Wenn es laut und dreckig wird: Streit um Lärm von der Baustelle
Berlin (dpa/tmn) - Bei Baulärm dürfen Betroffene die Miete mindern. Doch sie müssen auch einiges hinnehmen. Und auch für Vermieter kann eine benachbarte Baustelle zum Ärgernis werden.
Schon morgens um 7.00 Uhr rumort es im Treppenhaus. Ein Gerüst versperrt wochenlang den Blick aus dem Fenster. Und wo im Flur normalerweise die Kinderwagen stehen, lagern jetzt Baumaterialien. Wo gebaut wird, entstehen für Mieter oft erhebliche Beeinträchtigungen. Aber sie müssen sich Baulärm nicht klaglos gefallen lassen.

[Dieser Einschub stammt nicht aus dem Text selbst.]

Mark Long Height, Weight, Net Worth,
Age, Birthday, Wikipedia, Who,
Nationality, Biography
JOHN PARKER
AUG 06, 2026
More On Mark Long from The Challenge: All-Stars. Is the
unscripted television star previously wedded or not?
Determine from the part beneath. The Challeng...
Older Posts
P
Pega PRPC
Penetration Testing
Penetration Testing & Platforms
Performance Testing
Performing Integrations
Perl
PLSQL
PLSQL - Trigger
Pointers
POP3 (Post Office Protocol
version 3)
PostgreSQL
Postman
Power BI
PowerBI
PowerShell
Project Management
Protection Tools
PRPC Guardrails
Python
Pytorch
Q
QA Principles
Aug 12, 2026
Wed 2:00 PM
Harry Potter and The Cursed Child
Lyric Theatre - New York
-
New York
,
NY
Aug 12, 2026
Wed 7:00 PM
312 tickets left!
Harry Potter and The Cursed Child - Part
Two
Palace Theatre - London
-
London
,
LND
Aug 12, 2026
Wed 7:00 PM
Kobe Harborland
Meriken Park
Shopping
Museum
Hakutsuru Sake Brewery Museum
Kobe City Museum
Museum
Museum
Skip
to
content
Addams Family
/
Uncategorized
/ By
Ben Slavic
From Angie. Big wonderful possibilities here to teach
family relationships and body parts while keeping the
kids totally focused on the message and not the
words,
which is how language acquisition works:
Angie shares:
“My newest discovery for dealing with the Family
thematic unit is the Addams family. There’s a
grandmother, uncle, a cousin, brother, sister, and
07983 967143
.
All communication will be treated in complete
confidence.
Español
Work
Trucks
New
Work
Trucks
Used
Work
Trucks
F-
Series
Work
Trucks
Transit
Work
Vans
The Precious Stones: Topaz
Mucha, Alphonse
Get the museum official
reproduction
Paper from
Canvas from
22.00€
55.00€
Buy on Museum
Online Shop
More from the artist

Das gilt sogar, wenn er von Arbeiten außerhalb des eigenen Hauses verursacht wird.
Mit einer Minderung der monatlichen Mietzahlung können Mieter sich für Beeinträchtigungen durch Bauarbeiten entschädigen lassen. Grundsätzlich kommt eine Mietminderung immer dann infrage, wenn die Wohnung und dazu gehörende Gemeinschaftsflächen - etwa der Hausflur - nicht in gewohnter Weise benutzbar sind. „Dabei ist es nicht entscheidend, ob der eigene Vermieter für den Mangel verantwortlich ist“, erklärt Ulrich Ropertz vom Deutschen Mieterbund. „Eine Mietminderung ist berechtigt, wenn ein Mangel vorhanden ist, unabhängig vom Verursacher.“
Mieter müssen den Mangel dem Vermieter oder Verwalter lediglich schriftlich melden und ihn darauf hinweisen, dass sie die Miete mindern wollen. „Der Vermieter muss die Möglichkeit bekommen, den Mangel zu beheben.“
Ausgenommen von der Möglichkeit einer Mietminderung sind nur Fälle, die Mieter bei Einzug kannten oder „kennen mussten“, wie es laut Ropertz im Gesetz heißt. „Ich kann zum Beispiel nicht in die Einflugschneise des Flughafens ziehen und mich dann über Fluglärm beschweren - oder in ein Neubaugebiet und mich dann wundern, dass nebenan noch ein Haus gebaut wird.“
Inka-Marie Storm, Juristin beim Eigentümerverband Haus und Grund in Berlin, verweist auf ein Urteil des Landgerichts Berlin (Az.: 67 S 465/12), in dem festgehalten wurde: Wenn ein Haus einstöckig ist und die umstehenden Gebäude vier Stockwerke haben, müssten die Anwohner damit rechnen, dass eines Tages aufgestockt wird.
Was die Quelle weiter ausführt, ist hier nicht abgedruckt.